*** Block opens ***

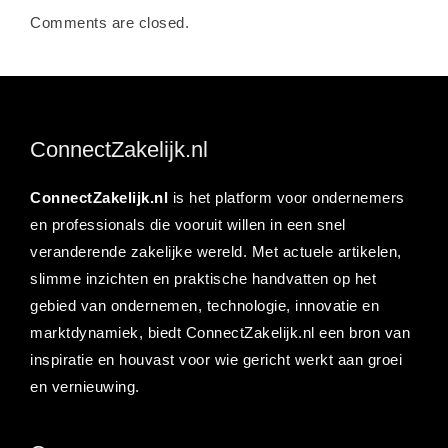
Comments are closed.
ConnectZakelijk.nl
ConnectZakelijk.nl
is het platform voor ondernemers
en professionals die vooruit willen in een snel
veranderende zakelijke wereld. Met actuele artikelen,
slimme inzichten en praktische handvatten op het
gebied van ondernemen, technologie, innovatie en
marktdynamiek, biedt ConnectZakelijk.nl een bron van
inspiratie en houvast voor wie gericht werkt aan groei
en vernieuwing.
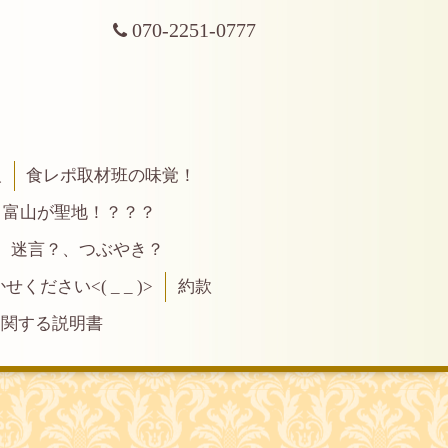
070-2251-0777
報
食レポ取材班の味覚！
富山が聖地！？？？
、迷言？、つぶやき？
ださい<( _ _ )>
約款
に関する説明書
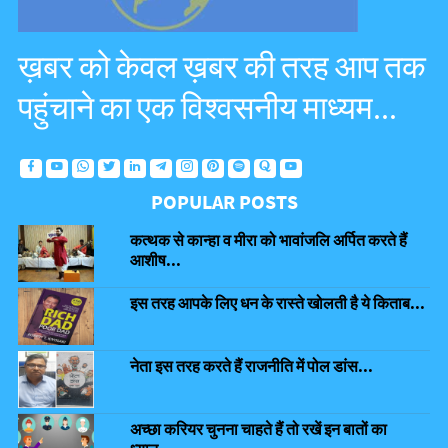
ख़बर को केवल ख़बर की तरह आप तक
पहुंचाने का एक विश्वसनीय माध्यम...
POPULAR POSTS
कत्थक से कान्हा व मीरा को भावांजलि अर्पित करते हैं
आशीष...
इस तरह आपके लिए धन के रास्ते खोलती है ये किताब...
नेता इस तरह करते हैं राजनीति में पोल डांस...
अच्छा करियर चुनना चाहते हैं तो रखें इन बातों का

*** Block closes ***

EXERCISE GOAL
Word for word, restate every line of the listing, omitting the pictures.

RESULT FOR THIS EXERCISE
Comments are closed.
ConnectZakelijk.nl
ConnectZakelijk.nl
is het platform voor ondernemers
en professionals die vooruit willen in een snel
veranderende zakelijke wereld. Met actuele artikelen,
slimme inzichten en praktische handvatten op het
gebied van ondernemen, technologie, innovatie en
marktdynamiek, biedt ConnectZakelijk.nl een bron van
inspiratie en houvast voor wie gericht werkt aan groei
en vernieuwing.
070-2251-0777
報
食レポ取材班の味覚！
富山が聖地！？？？
、迷言？、つぶやき？
ださい<( _ _ )>
約款
に関する説明書
ख़बर को केवल ख़बर की तरह आप तक
पहुंचाने का एक विश्वसनीय माध्यम...
POPULAR POSTS
कत्थक से कान्हा व मीरा को भावांजलि अर्पित करते हैं
आशीष...
इस तरह आपके लिए धन के रास्ते खोलती है ये किताब...
नेता इस तरह करते हैं राजनीति में पोल डांस...
अच्छा करियर चुनना चाहते हैं तो रखें इन बातों का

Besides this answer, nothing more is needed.